WHAT THE TASK REQUIRES:
Set down exactly the lines below, starting at the one that contains "更新日 令和8年5月26日" and ending at the one that contains "servizio creato ad hoc per tutte le", with both of those lines included and nothing else.

INPUT DATA:
Start of Block
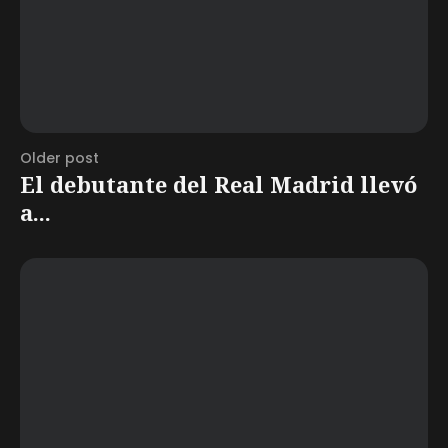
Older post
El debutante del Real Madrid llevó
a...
End of Block
Start of Block
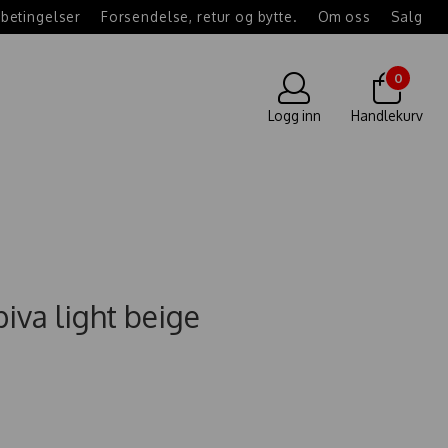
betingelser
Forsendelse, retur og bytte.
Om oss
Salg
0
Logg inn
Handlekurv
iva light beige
End of Block
Start of Block
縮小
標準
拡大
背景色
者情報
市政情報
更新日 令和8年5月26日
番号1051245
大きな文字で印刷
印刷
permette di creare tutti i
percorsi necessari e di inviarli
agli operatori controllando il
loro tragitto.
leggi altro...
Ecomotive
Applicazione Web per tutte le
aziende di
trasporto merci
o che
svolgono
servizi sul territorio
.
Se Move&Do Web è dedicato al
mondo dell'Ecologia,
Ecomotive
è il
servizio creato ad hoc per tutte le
End of Block
WRITTEN ANSWER:
更新日 令和8年5月26日
番号1051245
大きな文字で印刷
印刷
permette di creare tutti i
percorsi necessari e di inviarli
agli operatori controllando il
loro tragitto.
leggi altro...
Ecomotive
Applicazione Web per tutte le
aziende di
trasporto merci
o che
svolgono
servizi sul territorio
.
Se Move&Do Web è dedicato al
mondo dell'Ecologia,
Ecomotive
è il
servizio creato ad hoc per tutte le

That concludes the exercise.